Carboxylated graphene quantum dots as emerging precursors of disinfection byproducts: Mechanistic insights into chlorine-driven transformation and environmental risk amplification

Carboxylated graphene quantum dots (cGQDs), emerging from diverse industrial applications, pose significant environmental risks as precursors of disinfection byproducts (DBPs) in water treatment. This study systematically investigates the transformation mechanisms and DBPs formation potential of cGQDs during chlorination and chloramination. cGQDs undergo disruption of π-conjugated structures and covalent halogenation through direct chlorination and indirect radical-mediated (•OH, Cl•, ClO•), resulting in substantial DBPs generation. Notably, trichloromethane (TCM) concentrations reached 146.47 µg/L (low chlorine) and 697.44 µg/L (high chlorine). Particularly under low chlorine conditions, which represent concentrations typical of municipal wastewater disinfection, cGQDs produced significantly higher TCM than conventional carbon materials at equivalent concentrations, exceeding those of graphene oxide and graphene by 3-fold and 29-fold, respectively. This enhanced reactivity is attributed to nanoscale dimensions and carboxyl-rich surfaces of cGQDs.

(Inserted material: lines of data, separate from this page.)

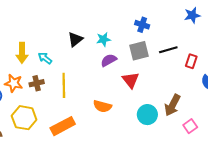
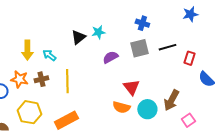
cyan star: (103, 39) -> (98, 32), moved
red triangle: (131, 80) -> (131, 87), moved
orange semicircle: (102, 106) -> (121, 107), moved

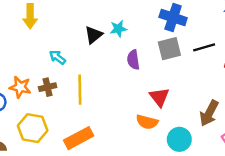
blue cross: (142, 23) -> (173, 18), size x1.5
yellow arrow: (27, 50) -> (30, 16), moved
purple semicircle: (110, 57) -> (133, 60), turned -70
cyan circle: (147, 109) -> (179, 139), moved

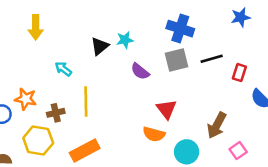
purple semicircle: (133, 60) -> (140, 71), turned -42
brown cross: (48, 87) -> (56, 113), moved

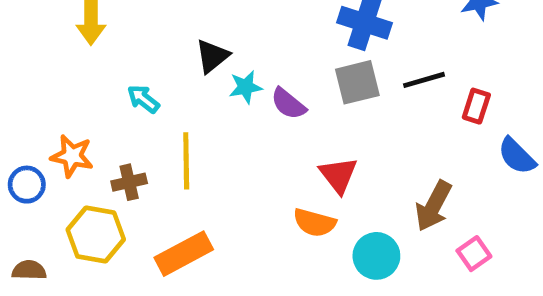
cyan star: (125, 40) -> (246, 87), moved

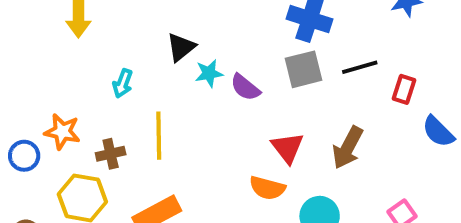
cyan arrow: (143, 99) -> (123, 83), turned -108
brown arrow: (434, 206) -> (348, 148), moved

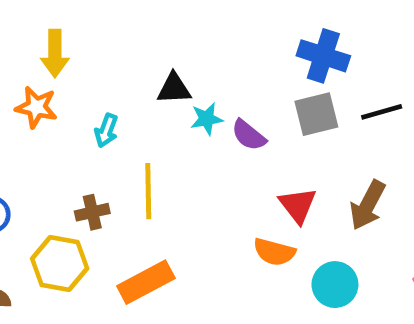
black triangle: (181, 47) -> (174, 89), turned 36
orange star: (62, 132) -> (36, 107), moved

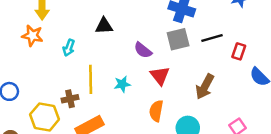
cyan star: (207, 119) -> (122, 84), moved
red triangle: (298, 205) -> (160, 76), moved
brown cross: (92, 212) -> (70, 99), moved
orange semicircle: (274, 252) -> (156, 111), turned 85

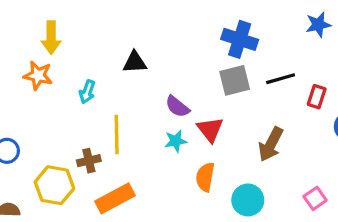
purple semicircle: (143, 50) -> (177, 107), moved
cyan star: (122, 84) -> (176, 141), moved

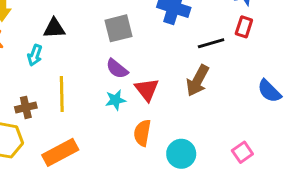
black triangle: (135, 62) -> (54, 28), moved
gray square: (235, 80) -> (118, 28), moved
red rectangle: (317, 97) -> (244, 27), moved
brown arrow: (271, 144) -> (198, 81), moved
brown cross: (89, 161) -> (26, 107), moved

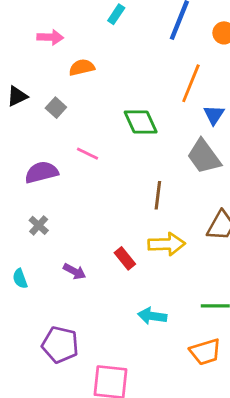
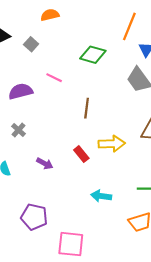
green diamond: (141, 122) -> (93, 55), turned -50
brown line: (158, 195) -> (87, 108), moved

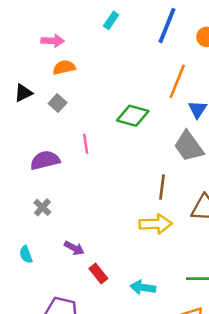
orange semicircle: (50, 15) -> (64, 67), moved
pink line: (54, 78) -> (86, 144), turned 56
brown line: (87, 108) -> (162, 187), moved
red rectangle: (81, 154) -> (98, 273), moved

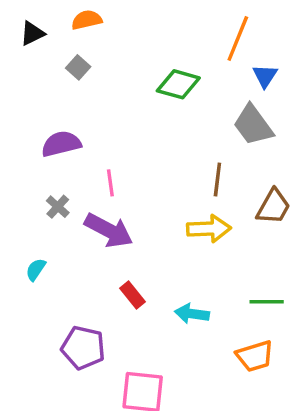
black triangle: (23, 93) -> (32, 33), moved
pink line: (86, 144) -> (110, 183), moved
purple arrow: (74, 248) -> (109, 230), moved, size x1.8
cyan semicircle: (26, 254) -> (36, 270), turned 54

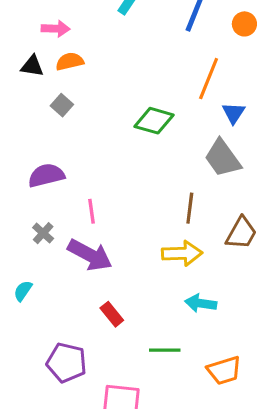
black triangle: (32, 33) -> (32, 66), moved, turned 35
green line: (267, 302) -> (165, 350), moved
cyan arrow: (192, 314) -> (201, 303), moved

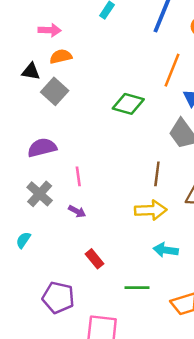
black triangle: (32, 66) -> (31, 71), moved
gray square: (62, 105) -> (55, 91), size x1.5
gray cross: (43, 233) -> (40, 194), size x1.5
purple arrow: (90, 255) -> (77, 211), size x0.5

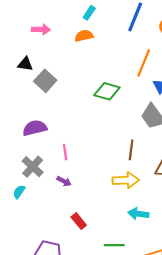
orange semicircle: (61, 56) -> (84, 36), moved
cyan semicircle: (23, 240) -> (19, 192), moved

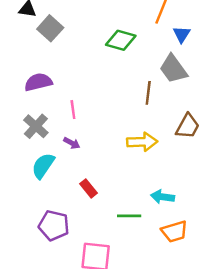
brown line: (131, 150) -> (148, 93), moved
cyan semicircle: (19, 192) -> (43, 166), moved, size x1.6
cyan arrow: (138, 214) -> (163, 197), moved

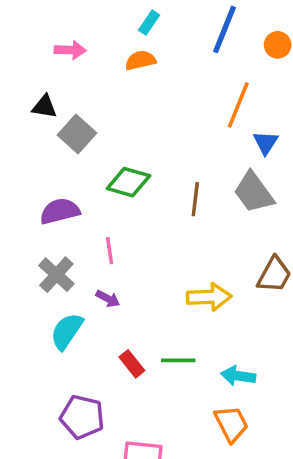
green diamond: (121, 40) -> (128, 182), moved
brown line: (148, 93) -> (195, 199), moved
green line: (129, 216) -> (178, 360), moved
orange trapezoid: (174, 231) -> (231, 424), moved, turned -100

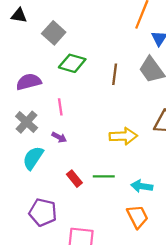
gray square: (77, 134) -> (54, 33), moved

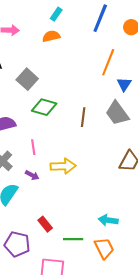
yellow arrow: (123, 136) -> (63, 166), moved
green line: (104, 176) -> (73, 239), moved
red rectangle: (74, 179) -> (45, 224), moved

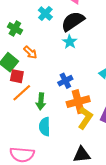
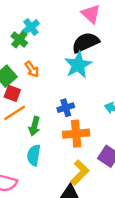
cyan cross: (45, 14) -> (31, 27), moved
cyan star: (70, 42) -> (78, 65), size x1.6
yellow L-shape: (85, 118) -> (80, 173), moved

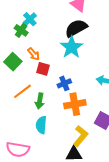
red square: (12, 93) -> (43, 69), moved

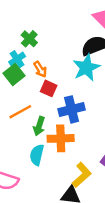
cyan cross: (30, 19) -> (17, 59), moved
blue cross: (64, 83) -> (72, 109), size x1.5
orange cross: (75, 104) -> (61, 138), moved

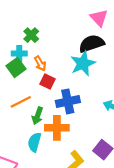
cyan cross: (17, 59) -> (19, 53), turned 32

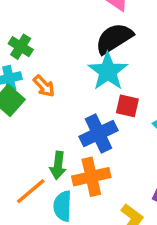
red square: (47, 81) -> (127, 106), moved
orange line: (21, 102) -> (31, 191), moved

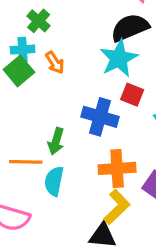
blue cross: (98, 134) -> (100, 117), turned 32
orange cross: (91, 177) -> (117, 168), moved
orange line: (31, 191) -> (26, 162), turned 32

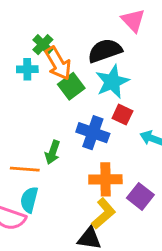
black semicircle: (130, 28) -> (105, 51), moved
orange arrow: (55, 63) -> (58, 63), moved, size x1.6
green square: (19, 71) -> (71, 86), moved
cyan semicircle: (54, 181) -> (29, 200), moved

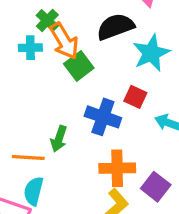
cyan star: (112, 82) -> (151, 53), moved

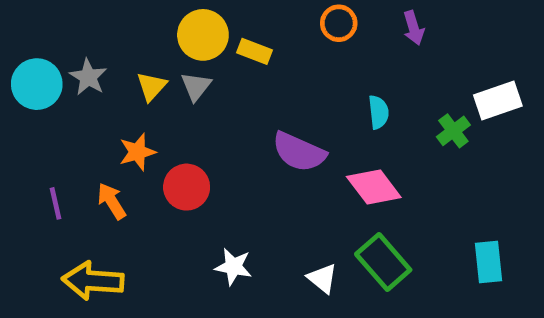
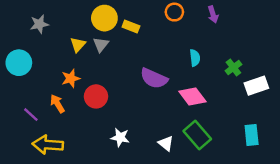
gray star: (88, 77) -> (39, 24), moved, turned 30
cyan circle: (37, 84) -> (19, 63), moved
white rectangle: (498, 100) -> (256, 86), moved
purple line: (55, 203) -> (31, 115), moved, turned -35

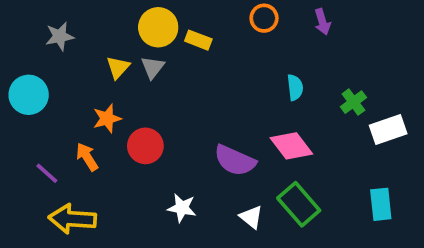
purple semicircle: (154, 78) -> (235, 160), moved

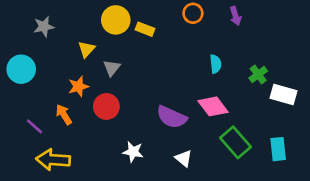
gray triangle: (153, 67) -> (112, 68), moved
white rectangle: (388, 129) -> (283, 94), turned 35
green rectangle: (299, 204) -> (236, 142), moved

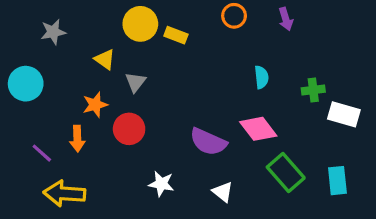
yellow triangle: (86, 49) -> (105, 59), turned -36
green cross: (258, 75) -> (313, 90), turned 30
orange arrow: (64, 114) -> (77, 139), turned -150

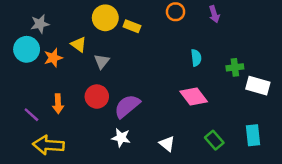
cyan circle: (26, 84) -> (27, 49), moved
orange star: (95, 105) -> (53, 58), moved
purple semicircle: (208, 142) -> (127, 106), moved, turned 116
green rectangle: (286, 172) -> (214, 140), moved, size x0.7

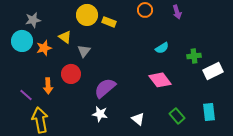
cyan semicircle: (196, 58) -> (162, 48), turned 64
white rectangle: (258, 86) -> (213, 71), turned -42
red circle: (97, 97) -> (71, 74), moved
yellow arrow: (48, 145) -> (40, 120), turned 75

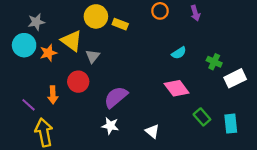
yellow triangle: (65, 37) -> (72, 41), size x1.5
green cross: (194, 56) -> (214, 62), turned 32
green rectangle: (177, 116) -> (202, 117), moved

In contrast, although chloramination can reduce the generation of DBPs, it may lead to more severe environmental impacts, such as the formation of nitrogen-doped GQDs (N-GQDs) with a narrower bandgap, which can complex with metal ions like iron(III) and subsequently affect water quality. Real-water experiments demonstrated that while natural organic matter partially suppresses DBPs formation from cGQDs via radical scavenging, cGQDs still increased TCM formation by 20.8 % in surface water and 21.3 % in wastewater. These findings highlight the unique reactivity of cGQDs as DBPs precursors, thereby providing critical insights for refining disinfection strategies and managing nanomaterial-related hazards in water treatment.